Transcribed page contents
+-------+
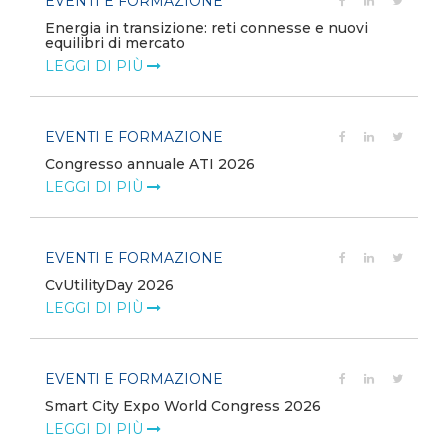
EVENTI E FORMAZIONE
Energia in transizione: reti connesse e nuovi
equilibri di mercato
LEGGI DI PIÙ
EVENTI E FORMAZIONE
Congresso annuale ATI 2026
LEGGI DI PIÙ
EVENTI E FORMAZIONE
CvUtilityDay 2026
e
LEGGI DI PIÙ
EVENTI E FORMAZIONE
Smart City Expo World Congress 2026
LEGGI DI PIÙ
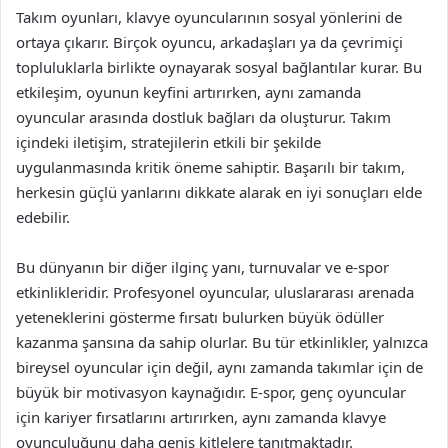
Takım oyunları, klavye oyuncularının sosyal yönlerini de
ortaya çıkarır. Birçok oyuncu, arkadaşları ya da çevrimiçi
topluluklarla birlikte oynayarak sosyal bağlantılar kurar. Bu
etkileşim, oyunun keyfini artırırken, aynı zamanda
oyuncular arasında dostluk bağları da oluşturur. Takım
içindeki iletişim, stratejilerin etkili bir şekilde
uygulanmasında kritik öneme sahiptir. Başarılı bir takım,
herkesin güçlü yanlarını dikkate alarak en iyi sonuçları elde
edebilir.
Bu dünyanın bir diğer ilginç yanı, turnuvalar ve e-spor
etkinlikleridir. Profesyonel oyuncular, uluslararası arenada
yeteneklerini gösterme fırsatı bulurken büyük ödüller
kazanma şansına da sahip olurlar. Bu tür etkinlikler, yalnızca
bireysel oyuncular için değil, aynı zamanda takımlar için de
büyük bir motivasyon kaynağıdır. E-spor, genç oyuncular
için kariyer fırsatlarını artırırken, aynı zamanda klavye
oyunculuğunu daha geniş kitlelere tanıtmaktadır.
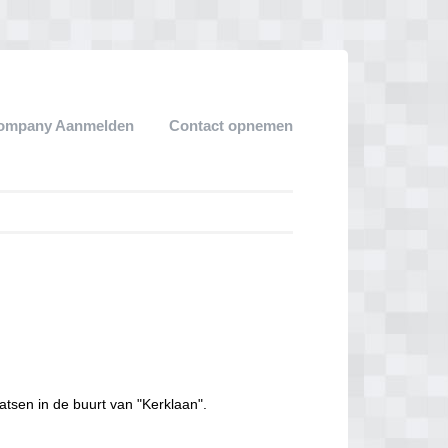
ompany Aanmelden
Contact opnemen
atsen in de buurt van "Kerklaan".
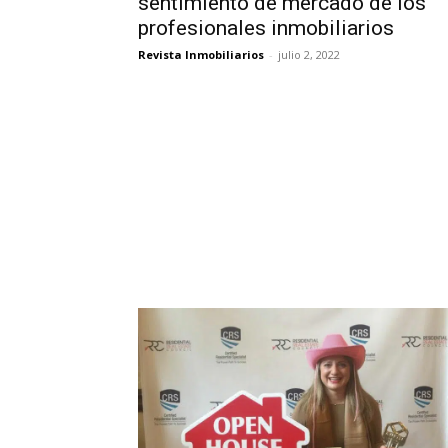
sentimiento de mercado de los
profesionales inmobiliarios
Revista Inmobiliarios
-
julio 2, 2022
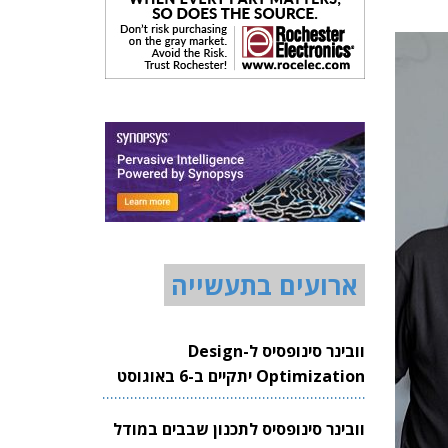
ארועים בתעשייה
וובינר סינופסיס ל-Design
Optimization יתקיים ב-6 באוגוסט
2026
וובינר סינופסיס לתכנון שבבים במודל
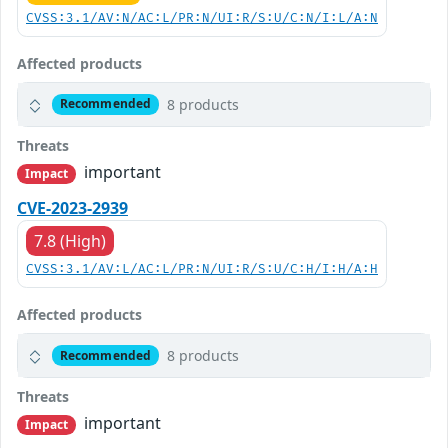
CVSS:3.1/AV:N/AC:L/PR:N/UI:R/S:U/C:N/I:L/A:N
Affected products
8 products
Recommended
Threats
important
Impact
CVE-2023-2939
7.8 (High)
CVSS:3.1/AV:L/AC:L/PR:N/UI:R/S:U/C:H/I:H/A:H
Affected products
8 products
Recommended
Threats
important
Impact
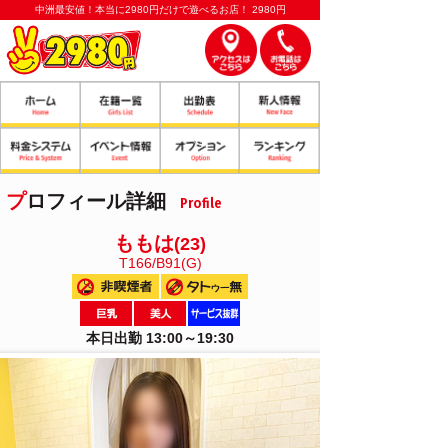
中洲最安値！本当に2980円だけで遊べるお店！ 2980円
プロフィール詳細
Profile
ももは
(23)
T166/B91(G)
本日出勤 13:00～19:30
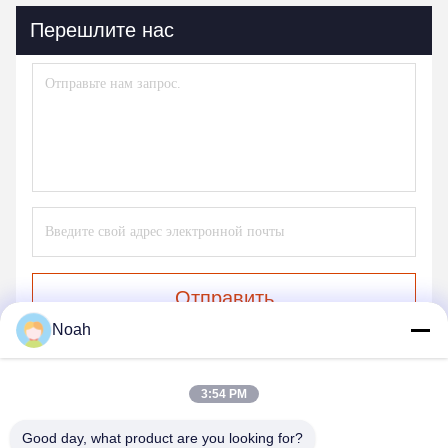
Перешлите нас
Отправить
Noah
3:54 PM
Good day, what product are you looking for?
+-------+
**PROMPT**
Nothing but a number belongs in the answer: the number of lines above that contain "sosyal".

**TASK ANSWER**
2